実践例:単元横断型のグループプロジェクト学習(問題解決)

履修年次が3年次ということもあり、情報の授業の集大成として最後に設定したのが、問題解決を中心とする単元横断型のグループプロジェクト学習です。高蔵寺高校の生徒の進路先はほぼ4年制大学ということから、4年後に経験するであろうゼミ活動、いわば卒論ワクチンとしての位置づけで単元名を卒業研究とし、15時間程度を充てました。内容はご覧いただいているとおり、研究テーマと仮説を立て、検証実験を行い、取得した結果・一次データを適切に分析・加工し、その結果に対して考察を深めて論文形式の文書にまとめ、最終的に卒業研究発表会と題したプレゼンテーションを実施するというものです。卒業式前日は全100グループ分の論文集を卒業記念品として全員に配付しています。

右下図が2022年度の論文例です。このグループはあやとりのはしごの段数と必要な紐の長さとの関連を定式化した、というもので面白くもアカデミックな研究でした。論文フォーマットは講演者が毎年分科会登壇している全国高等学校情報教育研究会が指定するフォーマットを拝借しています。もちろん論文ですので、必要に応じて先行研究などを引用するための著作権とその周辺に触れることにもなります。グループの活動内容を他者に正確に伝えるため、各種成果物の見せ方・語り方を考えて成型するという経験は生徒の今後につながるものと授業者としては自負するところです。
なお、ワープロソフト・プレゼンテーションソフトについてはフォーマットの配付時に5分程度の軽いインストラクション程度でとどめても、最終的にある程度の完成度には近づきます。情報リテラシーの観点においても、エッセンスを伝えれば生徒は自走するといえるのではないかと考えています。
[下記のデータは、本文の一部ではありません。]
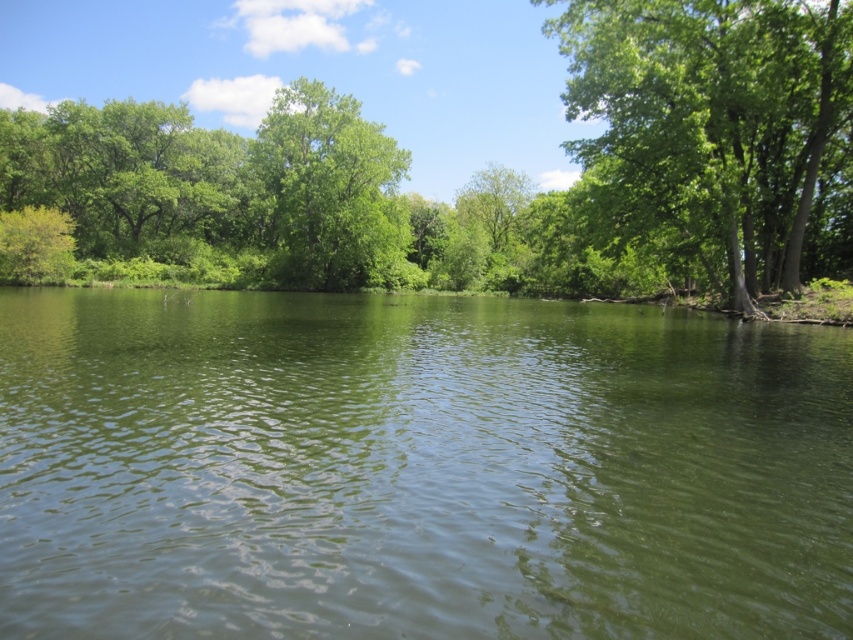 Does green smooth water at center have a greater height compared to green leafy tree at center?

No.

Between green smooth water at center and green leafy tree at center, which one appears on the left side from the viewer's perspective?

green leafy tree at center is more to the left.

Is point (717, 628) more distant than point (292, 198)?

No, it is in front of (292, 198).

Locate an element on the screen. Image resolution: width=853 pixels, height=640 pixels. green smooth water at center is located at coordinates (416, 468).

Which is behind, point (688, 262) or point (386, 259)?

The point (386, 259) is behind.

Does point (621, 179) come behind point (350, 97)?

No, (621, 179) is in front of (350, 97).

Is point (704, 218) positioned in front of point (318, 145)?

Yes, point (704, 218) is in front of point (318, 145).

Locate an element on the screen. green leafy tree at right is located at coordinates (715, 131).

Does point (201, 636) come behind point (659, 116)?

No, it is not.

Can you confirm if green smooth water at center is positioned to the right of green leafy tree at right?

Incorrect, green smooth water at center is not on the right side of green leafy tree at right.

Measure the distance between green smooth water at center and camera.

They are 4.68 meters apart.

At what (x,y) coordinates should I click in order to perform the action: click on green smooth water at center. Please return your answer as a coordinate pair (x, y). This screenshot has width=853, height=640. Looking at the image, I should click on tap(416, 468).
以上、2022年度に実施した1年間の実践例をお示しいたしました。再び、先ほどのスライドです。このように、単元のエッセンスを複数融合させること、そして、つながりを意識した計画を立てることは、授業時数の制限にも生徒の理解度にも好循環をうむことになるのではないかと考えています。

カリキュラムを改善するための提案

最後に、ともに情報を教える全国の先生方に3点、カリキュラムを改善していくためのご提案を綴って締めくくります。
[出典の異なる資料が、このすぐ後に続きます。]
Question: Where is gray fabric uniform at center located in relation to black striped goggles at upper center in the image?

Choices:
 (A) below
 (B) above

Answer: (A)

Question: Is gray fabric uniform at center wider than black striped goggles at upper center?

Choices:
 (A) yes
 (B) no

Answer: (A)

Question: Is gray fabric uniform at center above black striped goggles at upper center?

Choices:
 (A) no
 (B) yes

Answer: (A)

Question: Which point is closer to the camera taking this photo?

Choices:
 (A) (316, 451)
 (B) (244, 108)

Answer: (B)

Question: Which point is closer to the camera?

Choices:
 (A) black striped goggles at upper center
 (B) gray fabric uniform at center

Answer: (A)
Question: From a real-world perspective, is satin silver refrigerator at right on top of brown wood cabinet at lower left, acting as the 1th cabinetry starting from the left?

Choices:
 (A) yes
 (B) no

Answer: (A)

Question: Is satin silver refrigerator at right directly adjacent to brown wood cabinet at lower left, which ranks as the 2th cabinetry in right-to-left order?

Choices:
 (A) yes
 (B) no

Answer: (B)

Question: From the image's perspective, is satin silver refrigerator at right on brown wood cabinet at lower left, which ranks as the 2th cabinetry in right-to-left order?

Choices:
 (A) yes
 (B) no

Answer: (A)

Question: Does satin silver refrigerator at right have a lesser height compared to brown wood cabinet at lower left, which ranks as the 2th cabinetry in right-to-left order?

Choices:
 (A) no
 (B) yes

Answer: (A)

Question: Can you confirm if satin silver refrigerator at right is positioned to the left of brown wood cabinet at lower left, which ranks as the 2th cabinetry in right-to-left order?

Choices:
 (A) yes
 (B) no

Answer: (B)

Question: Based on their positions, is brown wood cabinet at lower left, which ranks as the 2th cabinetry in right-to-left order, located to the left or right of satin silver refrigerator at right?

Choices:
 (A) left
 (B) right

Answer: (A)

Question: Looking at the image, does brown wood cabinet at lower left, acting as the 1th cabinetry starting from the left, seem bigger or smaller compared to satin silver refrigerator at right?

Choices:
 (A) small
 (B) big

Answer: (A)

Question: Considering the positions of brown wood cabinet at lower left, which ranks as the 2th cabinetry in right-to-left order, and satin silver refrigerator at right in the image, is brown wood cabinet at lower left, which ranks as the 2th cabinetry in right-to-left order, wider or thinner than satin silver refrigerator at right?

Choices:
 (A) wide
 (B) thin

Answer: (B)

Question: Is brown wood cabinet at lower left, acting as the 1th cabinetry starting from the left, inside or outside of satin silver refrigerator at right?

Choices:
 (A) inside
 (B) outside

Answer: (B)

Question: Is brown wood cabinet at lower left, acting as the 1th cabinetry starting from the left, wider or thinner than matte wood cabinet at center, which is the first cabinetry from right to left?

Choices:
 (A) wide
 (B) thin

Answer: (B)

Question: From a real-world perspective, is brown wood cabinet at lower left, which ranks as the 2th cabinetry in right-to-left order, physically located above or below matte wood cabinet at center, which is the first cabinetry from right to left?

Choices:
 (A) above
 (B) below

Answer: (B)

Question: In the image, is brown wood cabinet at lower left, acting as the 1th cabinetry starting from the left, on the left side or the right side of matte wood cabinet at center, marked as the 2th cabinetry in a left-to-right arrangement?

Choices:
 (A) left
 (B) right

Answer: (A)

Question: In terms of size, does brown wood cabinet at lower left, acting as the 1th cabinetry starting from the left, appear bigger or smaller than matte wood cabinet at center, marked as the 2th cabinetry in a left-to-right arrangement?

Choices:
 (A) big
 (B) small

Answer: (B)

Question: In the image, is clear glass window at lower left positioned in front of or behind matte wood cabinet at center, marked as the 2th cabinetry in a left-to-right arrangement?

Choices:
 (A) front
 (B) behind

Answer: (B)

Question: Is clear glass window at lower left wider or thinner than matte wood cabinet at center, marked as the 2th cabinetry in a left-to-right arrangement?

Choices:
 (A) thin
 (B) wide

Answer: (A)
1点目は生徒に残る情報の授業を心掛けてはいかがでしょうか。コンピュータ室に移動したな…という移動教室の思い出だけでは寂しすぎます。ご紹介した卒業記念品として論文集など有形のものでも、先生独自の仕掛けなど無形のものでもなんでも構いません。高校卒業後にも思い出せるような授業づくりを心がけてはいかがでしょうか。ひいてはその考えは共通テストで点数を取ることを目的とした塾的な授業を抑止し、主体的・対話的で深い学びにもつながるカリキュラム立案にもなるはずです。
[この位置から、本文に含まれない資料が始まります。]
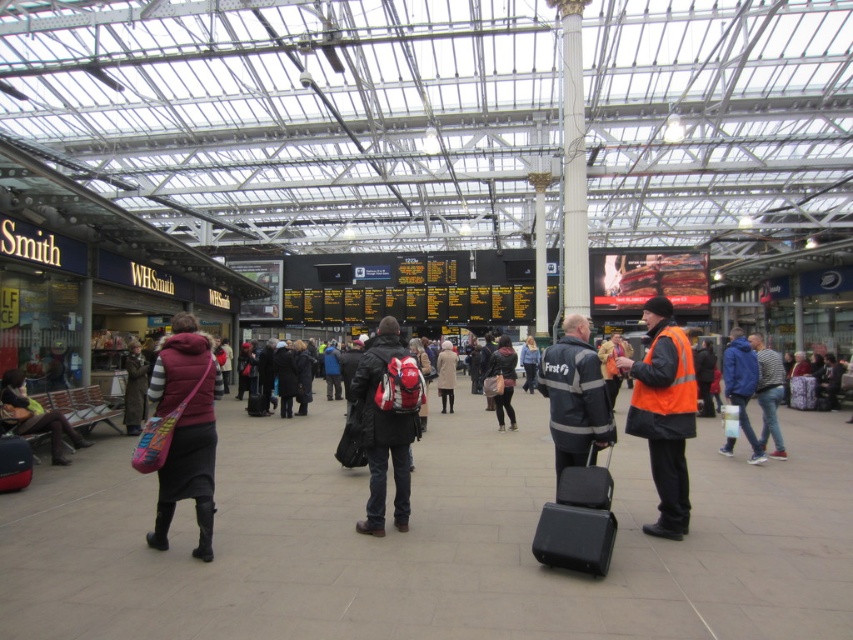 Question: Among these points, which one is nearest to the camera?

Choices:
 (A) (439, 394)
 (B) (657, 531)
 (C) (202, 513)

Answer: (C)

Question: Does matte black backpack at center have a greater width compared to black hard suitcase at lower center?

Choices:
 (A) yes
 (B) no

Answer: (B)

Question: Among these points, which one is nearest to the camera?

Choices:
 (A) (450, 348)
 (B) (746, 365)

Answer: (B)

Question: Which object appears farthest from the camera in this image?

Choices:
 (A) black hard suitcase at center
 (B) matte black backpack at center
 (C) blue denim jacket at center
 (D) light beige coat at center

Answer: (C)

Question: Is matte black backpack at center to the left of matte black jacket at lower left from the viewer's perspective?

Choices:
 (A) no
 (B) yes

Answer: (A)

Question: Considering the relative positions of light beige coat at center and black hard suitcase at center in the image provided, where is light beige coat at center located with respect to black hard suitcase at center?

Choices:
 (A) left
 (B) right

Answer: (B)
2点目は毎年1つ、新しい授業に挑戦をしてはいかがでしょうか。教科「情報」で学習する内容の多くは日進月歩、毎日新しい情報技術が生み出されています。教科書の記述は、学習指導要領の改訂のタイミングで書き換えられるだけであって、乱暴な表現をするなら、検定が終わり世に出た時点でもう過去のものともいえます。カリキュラムを一通り作り終えてしまえば毎年それを使い回せる、とはならないのも教科「情報」の宿命です。全てを改変するというのは現実的ではありませんので、毎年単元1つだけでも新しい授業に改変するという感覚で構いません。新しい授業を実施した後の生徒の反応を楽しめるようになれば、その習慣はカリキュラム改善の推進力になるでしょう。

3点目は授業実践の発信、別の言い方をすれば全国から情報の先生方が集まる研究会でお悩み相談をしてみてはいかがでしょうか。教科「情報」が展開され始めて早20年、授業担当者のワンオペ状態は今なお大多数の学校で続いています。身近に相談相手がいないのであれば、全国に求めれば良いという考え方ですね。同じような悩みを抱える多くの先生方から様々な意見が得られて、多くの気づきが得られるはずです。